Fauna is a temporal database, not a time series database. The code in the test that updates the score on every post after every read is creating new historical events every time it does that. These have to be read and skipped over during the read query which will continually increase latency proportional to the number of updates that have occurred.

By default, Fauna retains this data and makes it queryable (with transactional guarantees) for 30 days, unlike DynamoDB or Redis. Reducing the retention period would help a bit, but event garbage collection is not immediate so there will still be differences for heavily churned documents. Normally, having a few updates to a document or an index has no noticeable impact but in this case it appears to be swamping the other factors in the latency profile.
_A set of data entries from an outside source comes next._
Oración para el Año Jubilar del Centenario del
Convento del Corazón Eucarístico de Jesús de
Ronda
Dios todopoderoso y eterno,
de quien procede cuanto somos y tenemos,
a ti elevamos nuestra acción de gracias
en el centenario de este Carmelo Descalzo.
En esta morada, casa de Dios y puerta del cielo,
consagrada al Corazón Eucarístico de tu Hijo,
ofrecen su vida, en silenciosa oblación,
It is possible to manually remove the previous events in the update query; doing that should reduce the latency. Nevertheless, Fauna is not a time series database so this is a bit of an anti-pattern.

I have commented this section and redeployed the code.
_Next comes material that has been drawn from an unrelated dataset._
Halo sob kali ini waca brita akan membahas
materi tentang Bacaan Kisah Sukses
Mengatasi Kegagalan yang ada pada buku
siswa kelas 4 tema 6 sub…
See the Fauna endpoint: https://71q1jyiise.execute-api.us-west-1.amazonaws.com/dev/f...

See the code: https://github.com/upstash/latency-comparison/blob/master/ne...

Did you delete all the extra events that have been created already?
If you mean histogram, yes I reset the histogram for Fauna.
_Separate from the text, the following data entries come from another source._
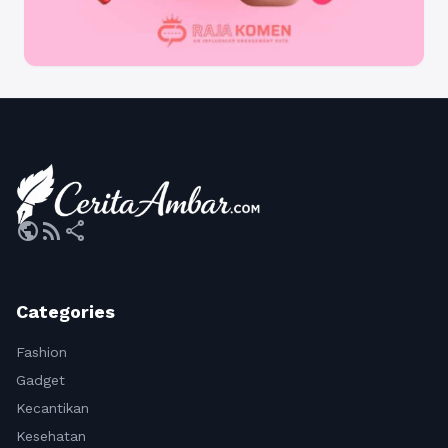
public
rss_feed
share
Categories
Fashion
Gadget
Kecantikan
Kesehatan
If you mean deleting Faunadb internal events, I do not know how to do. Can you guide me?

AWS DynamoDB is multi-AZ and is strongly consistent (at least for a single key update).

I believe you confused it with a Dynamo DB described in a paper Amazon published long ago. AWS DynamoDB has nothing to do with a eventually consistent design the paper describes. It was purely marketing gimmick to call the new AWS Service that.

Good article, thanks.

I'm currently reading The DynamoDB Book, and even it's author acknowledges that DynamoDB is serverless more as a byproduct and shouldn't be used for that reason alone

But as a product developer all these highly integrated AWS services that can be provisioned with CloudFormation are pretty convincing.

What's Fauna's IaC story?

I will be happy if someone from Fauna team helps me to improve my code. https://github.com/upstash/latency-comparison

Upstash is not non-durable. It is based on multitier storage (memory + EBS) implementing Redis API. In a few weeks, I will add upstash premium which replicates data to multiple zones, to the benchmark app.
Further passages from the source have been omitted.